Warum es bei Tai Chi wichtiger ist, einige →Bilder (Figuren, Abläufe, „Abschnitte“, etc.) „perfekt“ zu beherrschen, anstelle möglichst viele Bilder zu kennen.
Der westliche Mensch ist vom Umfeld und Medien meist so „gepolt“: Immer mehr, immer schneller, immer weiter.
Das „Können“ zeigt sich in dieser Meinung darin, möglichst viel von etwas zu kennen, anstelle tatsächlich – vielleicht auch nur weniges – wirklich „perfekt“ zu beherrschen!
Es gilt zu bedenken:
Bill Gates, Gründer von Microsoft, meinte einmal: „Es ist nicht notwendig, dass ein Produkt perfekt ist, bevor es auf den Markt geworfen wird, es ist nur wichtig, dass es gut genug ist, um es zu verkaufen“.
Genau jene Einstellung und Ansicht, prägt viele Menschen unserer heutigen Konsumgesellschaft. Hauptsache man „hat“ etwas, egal ob dies auch wirklich sinnvoll, nutzbringend oder tatsächlich nachhaltig ist.
Man kann ja jederzeit einfach „nachkaufen“ oder „wiederkaufen“.Es hat den Anschein, als wären die wenigsten Menschen in unserer Gesellschaft überhaupt noch an Perfektion und Qualität interessiert – Hauptsache etwas ist „gut genug“.
Mit dieser Einstellung versinkt unsere Gesellschaft jedoch in der Mittelmäßigkeit und Beliebigkeit.
Geschweige denn wirkt sich dies auf jeden unserer Lebensbereiche aus: Gesundheit, Ernährung, Freizeit, …, Arbeit und Entlohnung selbiger.Es gäbe hierfür unzählige Beispiele:
„Wer braucht schon Erdbeereis? – Eis mit Erdbeergeschmack ist schon gut genug!“
„Wer braucht schon frisches, reines Quellwasser – es ist doch chemisch und physikalisch nach gesundheitsverträglichen Kriterien gereinigtes Wasser gut genug!“
„Wer braucht schon für die eigenen Füße angefertigte (Leder-)Schuhe, welche 15-20 Jahre halten – wenn man Plastikturnschuhe mit Firmenlogo mit viel Glück ein Jahr lang tragen kann und dann ohnehin neue kauft?“
oder:
„Wen interessiert tatsächlich eine Fachkraft – wenn das Unternehmen ohnehin selbst nicht weiß, wie die Stellenbeschreibung genau lautet, wofür jemand tatsächlich eingesetzt wird und woher die benötigten Qualifikationen stammen sollen? Wenn eine Teilzeitkraft, welche alles nach Anlernen macht, hierfür eigentlich ausreicht, viel billiger ist und falls es nicht passt, ohnehin jederzeit gekündigt werden kann?“
usw.usf.
Tai Chi Gung Fu lehrt uns etwas anderes: Das, was wir „machen“ – sprich: üben/ausüben – so perfekt und so genau und so intensiv zu machen, wie es heute nur möglich ist.

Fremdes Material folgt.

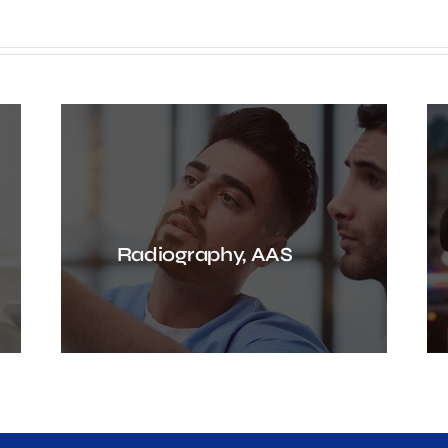
Radiography, AAS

Das Streben nach Perfektion.
Auch eine (innere) Einstellung – Dinge nicht einfach zu machen, sondern jene Dinge, welche man macht, so exakt, so präzise. so hingebungsvoll – so achtsam(!) – wie es uns heute(!) nur irgend möglich ist zu tun!
Das ist auch der Grund im Training des Vereins, dass wir sehr darauf bedacht sind, schrittweise vorzugehen.
Gerade bei Anfängern (Einsteigern) legen wir Wert darauf, zuerst nur(!) eine kleine Form mit wenigen, dafür umso effektiveren Bildern zu vermitteln, um diese möglichst exakt und präzise zu vermitteln und auch zu überprüfen, ob diese (wenigen) Bilder und die damit verbundenen Abläufe auch tatsächlich beherrscht werden.
Natürlich setzt dies auch voraus, dass zum einen die Grundlagen verstanden und ebenso beherrscht werden, zum anderen müssen dabei auch die „körperlichen Voraussetzungen“ („Standfestigkeit“, Muskeleinsatz, …, „Entspannung“, „Atemtechnik“, …, Koordination) zuerst gegeben sein. Siehe dazu auch: →Einsteigertraining
Chinesische Meister behaupteten: „Selbst mit der kleinsten Form ist die Meisterschaft in Tai Chi erreichbar!“
Damit ist gemeint: Auch mit nur wenigen Bildern in einer →Form ist es möglich, den „Geist von Tai Chi zu erfahren“ bzw. „die Geheimnisse von Tai Chi zu ergründen und zu meistern“ –
Und sie haben recht: Es kommt nicht auf die Menge der Abläufe (Bilder) an, sondern, dass man Erstens „eine Form“ und Zweitens jene(!) Form so präzise und perfekt ausführt, wie (heute!) nur möglich und dies Drittens: Regelmäßig wiederholt!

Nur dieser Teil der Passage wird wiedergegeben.